Sunday, July 8, 2012

Route 66

Saturday morning to Chester and the Deeside Defenders' Gauntlet gaming convention.  I say gaming convention because it's definitely got the emphasis on playing rather than shopping.

Jamie and I played in Route 66, Will McNally and Pete Jones's excellent Vietnam War game in which our heroes were tasked with transporting a convoy of supplies through hostile territory to a US firebase.

Route 66 - the red strips are 'blinds'; which may or may
not represent enemy activity.
Will and Pete used a fairly simple set of rules and kept all of the calculation work to themselves making it easy for the the players to concentrate on fighting the battle rather than playing the rules.

The long table was divided in two by a river.  On the nearside of the river was a village with we needed to pass through as it taking the trucks off road was likely to lead to them bogging down.  We decided to send our two M113 ACAVs into a flanking position so they could provide fire support whilst a squad of our infantry dismounted to attack frontally.

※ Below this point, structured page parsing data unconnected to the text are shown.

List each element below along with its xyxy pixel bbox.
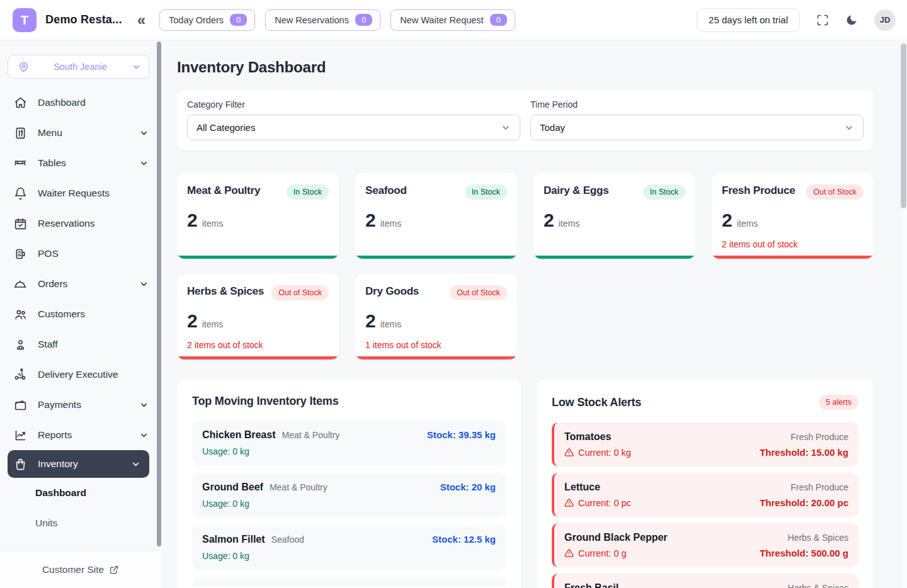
item-category: Seafood: [271, 534, 304, 545]
time-period-select[interactable]: Today: [530, 115, 864, 140]
item-stock: Stock: 12.5 kg: [432, 534, 496, 545]
delivery-scooter-icon: [13, 368, 28, 382]
category-name: Fresh Produce: [722, 184, 795, 197]
sidebar-item-dashboard[interactable]: Dashboard: [0, 88, 161, 118]
status-badge: Out of Stock: [450, 285, 507, 300]
sidebar-item-orders[interactable]: Orders: [0, 269, 161, 299]
bell-icon: [13, 187, 28, 200]
category-card-meat-poultry: Meat & PoultryIn Stock 2items: [177, 173, 339, 259]
new-reservations-button[interactable]: New Reservations 0: [265, 9, 380, 31]
sidebar-item-staff[interactable]: Staff: [0, 329, 161, 359]
alert-row: Lettuce Fresh Produce Current: 0 pc Thre…: [552, 473, 859, 517]
sidebar-item-payments[interactable]: Payments: [0, 390, 161, 420]
filters-card: Category Filter All Categories Time Peri…: [177, 90, 874, 150]
alert-threshold: Threshold: 500.00 g: [760, 548, 848, 558]
sidebar-item-customers[interactable]: Customers: [0, 299, 161, 329]
out-of-stock-note: 2 items out of stock: [722, 239, 864, 249]
sidebar-item-reports[interactable]: Reports: [0, 420, 161, 450]
item-category: Meat & Poultry: [282, 430, 340, 440]
app-logo: T: [13, 8, 37, 32]
stock-status-bar: [533, 256, 695, 259]
category-card-seafood: SeafoodIn Stock 2items: [355, 173, 517, 259]
sidebar-item-inventory[interactable]: Inventory: [8, 450, 149, 478]
category-unit: items: [559, 218, 579, 229]
stock-status-bar: [177, 356, 339, 359]
chevron-down-icon: [131, 460, 140, 469]
sidebar-item-label: Menu: [38, 127, 139, 139]
alerts-count-badge: 5 alerts: [819, 395, 859, 410]
chevron-down-icon: [139, 280, 149, 289]
alert-item-name: Lettuce: [564, 482, 600, 493]
chevron-down-icon: [132, 62, 141, 72]
main-scrollbar-thumb[interactable]: [901, 43, 906, 208]
item-usage: Usage: 0 kg: [202, 551, 496, 561]
top-moving-row: Ground Beef Meat & Poultry Stock: 20 kg …: [192, 473, 506, 517]
alert-current: Current: 0 pc: [564, 498, 631, 508]
sidebar-subitem-inventory-dashboard[interactable]: Dashboard: [0, 478, 161, 508]
trial-status-button[interactable]: 25 days left on trial: [697, 8, 800, 32]
category-filter-group: Category Filter All Categories: [187, 99, 520, 140]
sidebar-item-pos[interactable]: POS: [0, 239, 161, 269]
fullscreen-icon[interactable]: [816, 14, 829, 26]
new-reservations-label: New Reservations: [275, 15, 349, 25]
sidebar-subitem-inventory-units[interactable]: Units: [0, 508, 161, 538]
sidebar-item-waiter-requests[interactable]: Waiter Requests: [0, 178, 161, 208]
customer-site-link[interactable]: Customer Site: [0, 550, 161, 588]
table-icon: [13, 156, 28, 170]
warning-icon: [564, 448, 574, 457]
category-unit: items: [202, 319, 223, 329]
app-header: T Demo Resta... « Today Orders 0 New Res…: [0, 0, 907, 40]
sidebar-item-delivery-executive[interactable]: Delivery Executive: [0, 359, 161, 390]
sidebar-item-label: Dashboard: [38, 97, 149, 108]
category-unit: items: [380, 319, 401, 329]
stock-status-bar: [355, 256, 517, 259]
warning-icon: [564, 548, 574, 558]
top-moving-title: Top Moving Inventory Items: [192, 395, 338, 408]
alert-row: Ground Black Pepper Herbs & Spices Curre…: [552, 523, 859, 567]
category-unit: items: [737, 218, 758, 229]
sidebar-item-label: Reservations: [38, 218, 149, 229]
today-orders-button[interactable]: Today Orders 0: [159, 9, 255, 31]
sidebar-scrollbar[interactable]: [157, 42, 161, 546]
alert-item-name: Ground Black Pepper: [564, 532, 668, 543]
out-of-stock-note: 2 items out of stock: [187, 340, 329, 350]
calendar-check-icon: [13, 217, 28, 230]
alert-item-category: Fresh Produce: [790, 482, 848, 492]
sidebar-item-tables[interactable]: Tables: [0, 148, 161, 178]
collapse-sidebar-icon[interactable]: «: [137, 13, 145, 28]
today-orders-count-badge: 0: [230, 14, 247, 26]
location-pin-icon: [18, 62, 29, 72]
top-moving-row: Salmon Fillet Seafood Stock: 12.5 kg Usa…: [192, 525, 506, 570]
sidebar-item-menu[interactable]: Menu: [0, 118, 161, 148]
sidebar-item-reservations[interactable]: Reservations: [0, 208, 161, 239]
category-filter-label: Category Filter: [187, 99, 520, 110]
dark-mode-toggle-icon[interactable]: [845, 14, 858, 26]
status-badge: Out of Stock: [806, 184, 864, 200]
page-title: Inventory Dashboard: [177, 59, 874, 76]
alert-row: Tomatoes Fresh Produce Current: 0 kg Thr…: [552, 422, 859, 466]
main-content: Inventory Dashboard Category Filter All …: [161, 40, 907, 588]
category-name: Dairy & Eggs: [544, 184, 608, 197]
top-moving-panel: Top Moving Inventory Items Chicken Breas…: [177, 380, 521, 588]
category-cards-grid: Meat & PoultryIn Stock 2items SeafoodIn …: [177, 173, 874, 359]
category-unit: items: [380, 218, 401, 229]
status-badge: In Stock: [287, 184, 329, 200]
category-filter-select[interactable]: All Categories: [187, 115, 520, 140]
category-count: 2: [365, 210, 376, 231]
new-waiter-request-button[interactable]: New Waiter Request 0: [391, 9, 515, 31]
user-avatar[interactable]: JD: [874, 9, 896, 31]
sidebar-item-label: POS: [38, 248, 149, 259]
item-name: Salmon Fillet: [202, 534, 265, 545]
status-badge: Out of Stock: [271, 285, 329, 300]
item-stock: Stock: 39.35 kg: [427, 429, 496, 440]
location-selector[interactable]: South Jeanie: [8, 55, 149, 79]
category-count: 2: [187, 210, 198, 231]
home-icon: [13, 96, 28, 110]
sidebar-item-label: Waiter Requests: [38, 188, 149, 199]
pos-terminal-icon: [13, 247, 28, 261]
chevron-down-icon: [139, 159, 149, 168]
location-label: South Jeanie: [29, 62, 132, 72]
main-scrollbar-track[interactable]: [899, 40, 907, 588]
stock-status-bar: [177, 256, 339, 259]
app-title: Demo Resta...: [45, 13, 122, 26]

Unfortunately, the first blind that wasn't a blank turned out to be a trap.  An unlucky die roll meant that one of our precious two ACAVs hit a mine and was destroyed!  A significant dent in our firepower at an early stage of the game! 

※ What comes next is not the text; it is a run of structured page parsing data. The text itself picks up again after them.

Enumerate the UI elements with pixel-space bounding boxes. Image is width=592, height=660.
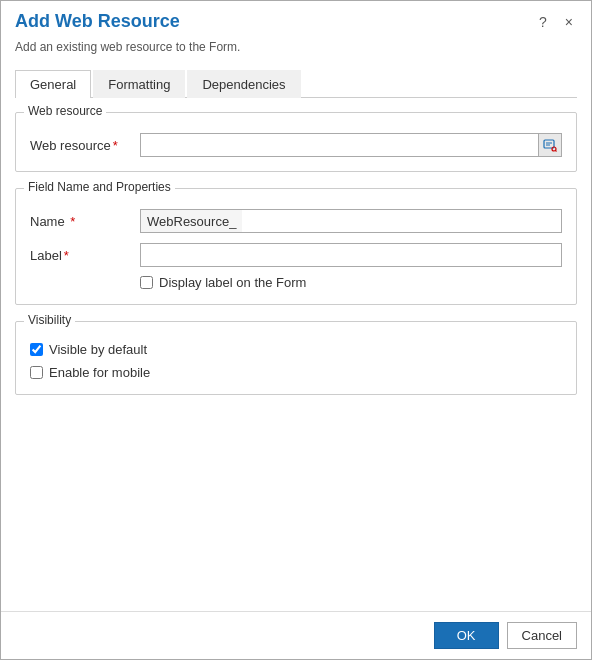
field-name-properties-legend: Field Name and Properties bbox=[24, 180, 175, 194]
name-input[interactable] bbox=[242, 209, 562, 233]
display-label-row: Display label on the Form bbox=[140, 275, 562, 290]
visible-by-default-checkbox[interactable] bbox=[30, 343, 43, 356]
web-resource-group: Web resource Web resource* bbox=[15, 112, 577, 172]
label-row: Label* bbox=[30, 243, 562, 267]
tab-general[interactable]: General bbox=[15, 70, 91, 98]
name-input-wrap: WebResource_ bbox=[140, 209, 562, 233]
dialog-subtitle: Add an existing web resource to the Form… bbox=[1, 38, 591, 64]
field-name-properties-group: Field Name and Properties Name * WebReso… bbox=[15, 188, 577, 305]
dialog-body: General Formatting Dependencies Web reso… bbox=[1, 64, 591, 611]
dialog-footer: OK Cancel bbox=[1, 611, 591, 659]
label-required: * bbox=[64, 248, 69, 263]
name-required: * bbox=[67, 214, 76, 229]
visible-by-default-row: Visible by default bbox=[30, 342, 562, 357]
add-web-resource-dialog: Add Web Resource ? × Add an existing web… bbox=[0, 0, 592, 660]
web-resource-required: * bbox=[113, 138, 118, 153]
browse-icon bbox=[543, 138, 557, 152]
enable-for-mobile-label[interactable]: Enable for mobile bbox=[49, 365, 150, 380]
dialog-title: Add Web Resource bbox=[15, 11, 180, 32]
label-field-label: Label* bbox=[30, 248, 140, 263]
name-control: WebResource_ bbox=[140, 209, 562, 233]
label-control bbox=[140, 243, 562, 267]
label-input[interactable] bbox=[140, 243, 562, 267]
display-label-checkbox[interactable] bbox=[140, 276, 153, 289]
tab-bar: General Formatting Dependencies bbox=[15, 70, 577, 98]
visibility-group: Visibility Visible by default Enable for… bbox=[15, 321, 577, 395]
tab-formatting[interactable]: Formatting bbox=[93, 70, 185, 98]
name-prefix: WebResource_ bbox=[140, 209, 242, 233]
tab-dependencies[interactable]: Dependencies bbox=[187, 70, 300, 98]
web-resource-legend: Web resource bbox=[24, 104, 106, 118]
titlebar-actions: ? × bbox=[535, 12, 577, 32]
dialog-titlebar: Add Web Resource ? × bbox=[1, 1, 591, 38]
cancel-button[interactable]: Cancel bbox=[507, 622, 577, 649]
name-label: Name * bbox=[30, 214, 140, 229]
svg-line-4 bbox=[555, 150, 556, 151]
web-resource-row: Web resource* bbox=[30, 133, 562, 157]
visible-by-default-label[interactable]: Visible by default bbox=[49, 342, 147, 357]
enable-for-mobile-checkbox[interactable] bbox=[30, 366, 43, 379]
web-resource-input-wrap bbox=[140, 133, 562, 157]
close-button[interactable]: × bbox=[561, 12, 577, 32]
web-resource-label: Web resource* bbox=[30, 138, 140, 153]
browse-button[interactable] bbox=[538, 133, 562, 157]
name-row: Name * WebResource_ bbox=[30, 209, 562, 233]
ok-button[interactable]: OK bbox=[434, 622, 499, 649]
web-resource-input[interactable] bbox=[140, 133, 538, 157]
web-resource-control bbox=[140, 133, 562, 157]
svg-rect-0 bbox=[544, 140, 554, 148]
help-button[interactable]: ? bbox=[535, 12, 551, 32]
display-label-checkbox-label[interactable]: Display label on the Form bbox=[159, 275, 306, 290]
enable-for-mobile-row: Enable for mobile bbox=[30, 365, 562, 380]
visibility-legend: Visibility bbox=[24, 313, 75, 327]
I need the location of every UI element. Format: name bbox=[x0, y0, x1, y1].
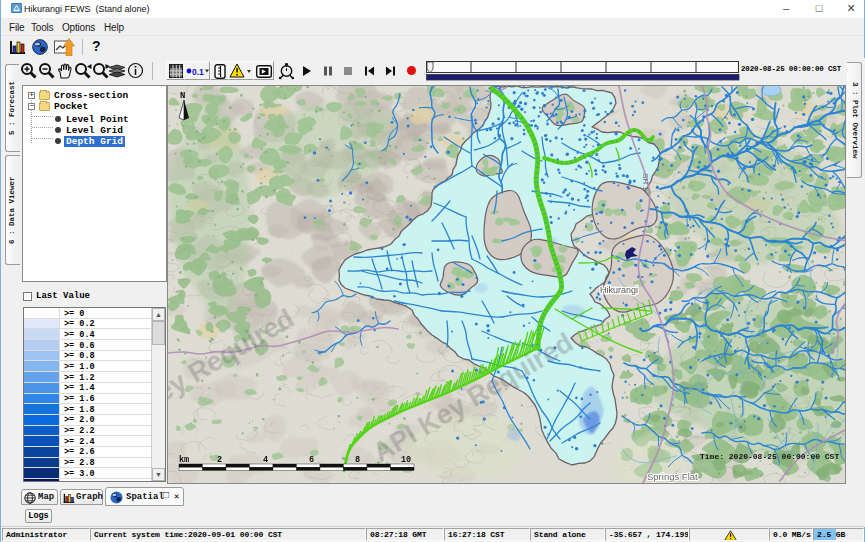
svg-text:N: N bbox=[180, 91, 185, 101]
svg-text:8: 8 bbox=[355, 455, 360, 465]
svg-text:Time: 2020-08-25 00:00:00 CST: Time: 2020-08-25 00:00:00 CST bbox=[700, 452, 839, 461]
svg-text:Springs Flat: Springs Flat bbox=[647, 471, 698, 482]
svg-text:km: km bbox=[179, 455, 189, 465]
svg-text:4: 4 bbox=[263, 455, 268, 465]
svg-text:10: 10 bbox=[401, 455, 411, 465]
svg-text:2: 2 bbox=[217, 455, 222, 465]
svg-text:6: 6 bbox=[309, 455, 314, 465]
svg-text:0.1: 0.1 bbox=[192, 67, 204, 77]
svg-text:Hikurangi: Hikurangi bbox=[600, 285, 638, 295]
svg-text:SH 1: SH 1 bbox=[641, 173, 650, 191]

The second M113 ACAV (centre) burns before we even start
to assault the village.
To the left of the ACAV an enemy MG and a squad of VC showed up and we were forced to debus two more of our six squads to engage them.

An NVA machine gun threatens the convoy's left flank.
We dealt with the enemy whilst a medevac helicopter was inbound to pick up the wounded from the knocked-out ACAV.
Suspiciously well-armed for a medevac but never mind.
Meanwhile, the lead squad successfully cleared the village despite it being full of VC.

The Brown Water Navy were a useful addition to our firepower.

Richard Baber and Rob Connolly wonder what's for lunch.

With the village taken to convoy pushed on towards the bridge.

Roofs restored now the enemy are destroyed, Will's hooches are
surprisingly effective for such simple cardboard and crepe paper constructions.
As the convoy reached the river a Loach overhead reported enemy activity in the forest and the Medevac helicopter suffered incoming small-arms fire and went down!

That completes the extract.